BOSTON (CBS) – “If any demonstrator ever lays down in front of my car, it’ll be the last car he’ll ever lay down in front of.”

Who said it? President Donald Trump, as part of Monday morning’s diatribe against governors grappling with street violence in which he repeatedly accused them of being “weak”?

Actually, that rhetoric came from Alabama Gov. George Wallace during his 1968 presidential campaign. Then, as now, the campaign backdrop was a wave of violent riots in American cities touched off by the slaughter of a black man, Dr. Martin Luther King Jr.

“If you don’t dominate you’re wasting your time,” Trump lectured the governors – every last one with more experience and public popularity than he – Monday morning. “You’re going to look like a bunch of jerks. You have to dominate.”

Ah yes, “law and order,” the laziest trope in American politics (with the possible exception of blaming the media). Bring ‘em down fast and hard, give ‘em a rough ride, and put ‘em away, the longer the better.

It’s been a longtime staple of the Trump repertoire, most notably when he defended the railroading of five black teenagers for a vicious 1989 assault on a Central Park jogger, urging the death penalty for the kids, who were later proven innocent. And in this case, the appeal is obvious. No serious person likes the sight of looting, arson and gratuitous violence against police, including many of those marching now in protest of police brutality, who’ve been seen often on TV inserting themselves between the looters and agitators and their intended victims.

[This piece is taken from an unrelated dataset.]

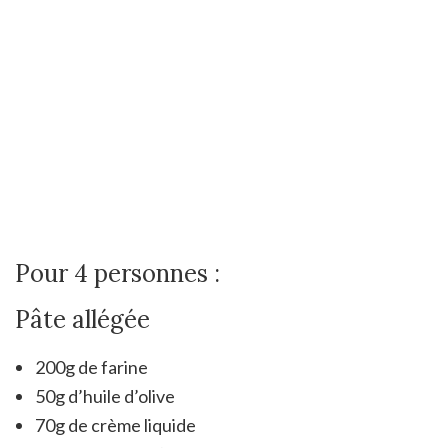
Pour 4 personnes :
Pâte allégée
200g de farine
50g d’huile d’olive
70g de crème liquide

It comes as no surprise to see the president lunging for the easiest hot button at hand. You can do that when you don’t think, don’t care, and “don’t take any responsibility” for the consequences of your actions.

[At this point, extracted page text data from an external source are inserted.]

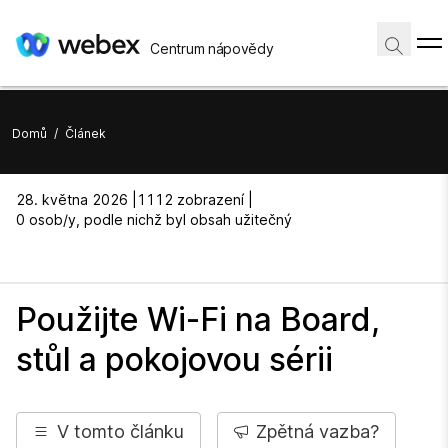
Centrum nápovědy
Domů
/
Článek
28. května 2026 |
1112 zobrazení |
0 osob/y, podle nichž byl obsah užitečný
Použijte Wi-Fi na Board,
stůl a pokojovou sérii
V tomto článku
Zpětná vazba?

But Trump ought to be careful what he wishes for.

Even the Trump administration has acknowledged that the “law and order” crackdown of the 1990s that packed the prisons was a failure; one of their few bipartisan legislative accomplishments was the 2019 First Step Act aimed at shortening prison sentences.

And even in 1968, long before the costs and impotence of mass arrests and hardball prosecutions were apparent to all, the political limits of law-and-order red meat were evident. George Wallace drew less than 14% of the vote that fall. The narrow winner, Richard Nixon, also branded himself a law-and-order candidate, he leavened the message in ways we don’t hear from the current incumbent. “Our goal is justice for every American. If we are to have respect for law in America, we must have laws that deserve respect,” Nixon said in his 1968 nomination acceptance speech. “Just as we cannot have progress without order, we cannot have order without progress, and so, as we commit to order tonight, let us commit to progress.”

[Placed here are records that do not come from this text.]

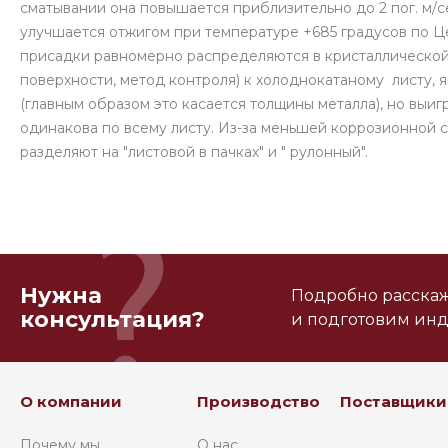
сматывании она повышается приблизительно до 2 пог. м/с
улучшается отжигом при температуре +685 градусов по Ц
присадки равномерно распределяются в кристаллической 
поверхности, метод контроля) к холоднокатаному листу, 
(главным образом это касается толщины металла), но выиг
одинакова по всему листу. Из-за меньшей коррозионной 
разделяют на "листовой в пачках" и " рулонный".
Нужна
Подробно расскаже
консультация?
и подготовим ин
О компании
Производство
Поставщики
Почему мы
О нас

In the fog of the guerrilla warfare that has erupted in some cities, it’s obvious that mistakes have been made by local leaders. But the risks of deploying overwhelming force in volatile situations where furious but peaceful demonstrators are mixed in with troublemakers and agitators of all sorts are well-documented, especially when you’re deploying National Guard troops with varying levels of training and familiarity with their surroundings. Just a few weeks ago we marked the 50th anniversary of the totally unjustified killings of four Kent State students by National Guardsmen during an antiwar protest.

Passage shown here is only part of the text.